These are supports with known attributes that make them relatively easy to analyse. We will deal
with three types of supports and fixing conditions. Combinations of these supports lead to the
various overall fixing conditions for the beams, affecting the value of "K" in the general deflection of
beams equation.

A Pinned Support allows the beam to rotate at the point of contact, but stops the beam falling
down, or being pushed along.

Figure 2-2: A Pinned Support

A Pinned and Roller Support allows the beam to rotate at the point of contact, but stops the beam
falling down. It does not stop it from being pushed along.

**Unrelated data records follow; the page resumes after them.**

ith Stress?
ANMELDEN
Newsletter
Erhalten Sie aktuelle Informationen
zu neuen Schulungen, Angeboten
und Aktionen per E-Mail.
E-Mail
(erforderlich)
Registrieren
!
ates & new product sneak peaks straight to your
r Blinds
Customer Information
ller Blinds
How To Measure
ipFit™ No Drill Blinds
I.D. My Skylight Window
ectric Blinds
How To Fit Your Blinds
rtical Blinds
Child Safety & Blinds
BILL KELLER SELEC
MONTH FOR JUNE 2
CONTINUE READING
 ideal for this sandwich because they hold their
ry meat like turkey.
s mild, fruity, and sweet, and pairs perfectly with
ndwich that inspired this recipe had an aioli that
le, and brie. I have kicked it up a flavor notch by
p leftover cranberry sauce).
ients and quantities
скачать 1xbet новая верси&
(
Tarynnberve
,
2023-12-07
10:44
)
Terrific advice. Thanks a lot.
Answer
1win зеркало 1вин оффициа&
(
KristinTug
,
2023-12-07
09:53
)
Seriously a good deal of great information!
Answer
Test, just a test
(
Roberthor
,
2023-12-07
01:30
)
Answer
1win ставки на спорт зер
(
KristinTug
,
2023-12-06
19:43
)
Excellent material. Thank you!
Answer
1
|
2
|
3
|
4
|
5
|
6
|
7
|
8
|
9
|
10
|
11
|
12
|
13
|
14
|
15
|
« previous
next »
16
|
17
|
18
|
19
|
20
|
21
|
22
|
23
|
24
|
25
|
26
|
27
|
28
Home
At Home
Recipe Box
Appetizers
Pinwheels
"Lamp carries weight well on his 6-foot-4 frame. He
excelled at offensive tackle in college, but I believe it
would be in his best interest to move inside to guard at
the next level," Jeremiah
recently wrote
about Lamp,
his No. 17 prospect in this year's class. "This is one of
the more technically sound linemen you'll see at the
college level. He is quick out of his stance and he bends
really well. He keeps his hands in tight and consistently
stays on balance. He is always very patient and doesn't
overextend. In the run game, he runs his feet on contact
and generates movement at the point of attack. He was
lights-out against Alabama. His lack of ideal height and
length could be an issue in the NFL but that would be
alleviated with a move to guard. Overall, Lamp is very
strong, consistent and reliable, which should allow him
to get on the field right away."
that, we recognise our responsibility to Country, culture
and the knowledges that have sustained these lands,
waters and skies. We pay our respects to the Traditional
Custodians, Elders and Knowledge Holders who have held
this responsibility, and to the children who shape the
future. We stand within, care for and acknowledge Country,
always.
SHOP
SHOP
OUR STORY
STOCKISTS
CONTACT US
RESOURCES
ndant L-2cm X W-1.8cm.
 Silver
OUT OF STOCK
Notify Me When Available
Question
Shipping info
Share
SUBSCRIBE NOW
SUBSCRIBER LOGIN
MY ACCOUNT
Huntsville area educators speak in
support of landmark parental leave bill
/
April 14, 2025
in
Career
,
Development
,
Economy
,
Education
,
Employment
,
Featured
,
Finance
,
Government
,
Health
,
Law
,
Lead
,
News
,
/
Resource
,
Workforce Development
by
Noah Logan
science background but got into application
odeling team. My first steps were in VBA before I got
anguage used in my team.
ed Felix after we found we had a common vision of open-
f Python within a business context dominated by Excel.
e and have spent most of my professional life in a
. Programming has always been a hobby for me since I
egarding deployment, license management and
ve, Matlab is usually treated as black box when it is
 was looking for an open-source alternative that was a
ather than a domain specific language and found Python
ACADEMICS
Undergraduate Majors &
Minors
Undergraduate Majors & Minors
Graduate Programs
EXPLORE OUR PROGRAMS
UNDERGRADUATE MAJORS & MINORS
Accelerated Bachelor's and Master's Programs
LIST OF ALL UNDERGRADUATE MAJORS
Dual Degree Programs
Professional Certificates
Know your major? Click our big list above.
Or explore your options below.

Figure 2-3: A Pinned and Roller Support

The Encastré Fixing (or Fixed Support) stops the beam rotating, falling down or being pushed along.

Figure 2-4: The Encastré Fixing (or Fixed Support)

2.1 Experiments
In this section we are going to use combinations of the supports illustrated in Figure 2-2, Figure 2-3
and Figure 2-4 to compare the deflections in beams with four different fixing conditions. The
material and cross sectional geometry of the beams will remain constant and they will all be
subjected to identical loading conditions (0.5kg located 160mm from the left hand support).
Students only need to measure the deflection at the point load during the experiments. Students will
need to move or remove the right hand support block, between experiments, to prepare the fixing
conditions for the next experiment. When using the blocks as fixed supports it is important that the
beam is clamped central in the block and that the two fixing screws are tightened evenly so that the
gaps on each side of the beam (x & y) are equal, as shown in Figure 2-5.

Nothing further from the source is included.